本来のマルクス主義の立場では、このような国家はプロレタリア革命から共産主義の低い段階(社会主義)へといたる時期に限られたものであったが、ヨシフ・スターリンは、国家が存続しているにもかかわらず「社会主義が実現された」と主張するために(一国社会主義)、この過渡期を社会主義を指すものと改変した。

第一インターナショナルでマルクスと対立したバクーニンは、マルクスのような国家死滅構想は、国家の死滅をもたらさず逆に強化をもたらすと批判した。
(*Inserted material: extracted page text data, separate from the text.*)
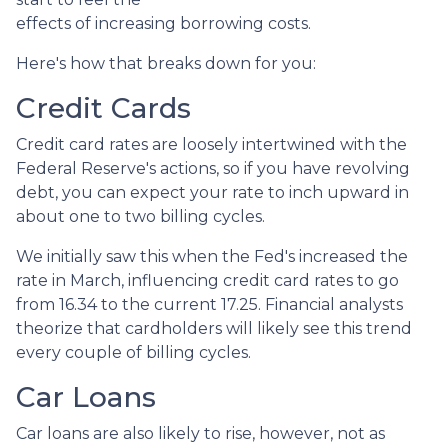
effects of increasing borrowing costs.
Here's how that breaks down for you:
Credit Cards
Credit card rates are loosely intertwined with the
Federal Reserve's actions, so if you have revolving
debt, you can expect your rate to inch upward in
about one to two billing cycles.
We initially saw this when the Fed's increased the
rate in March, influencing credit card rates to go
from 16.34 to the current 17.25. Financial analysts
theorize that cardholders will likely see this trend
every couple of billing cycles.
Car Loans
Car loans are also likely to rise, however, not as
その後、アナキスト諸潮流はこのマルクス主義批判(プロレタリアート独裁の否定)を続けている。

また、トロツキズムソ連中国などの党官僚が指導する既存の社会主義国家は、「官僚によって歪められ、堕落した労働者国家」としている。更に反スターリン主義を掲げる新左翼などの一部は、これらの既存の社会主義国家の実態は「スターリニズム国家」または「赤色帝国主義」国家であり、労働者国家ではないと主張している。ポーランドのように、建前上「労働者の国家」である社会主義国であるにもかかわらず労働者の自発的な労働運動として独立自主管理労組「連帯」が成立し、それを中心とした民主化運動の結果社会主義体制が転覆した例もある。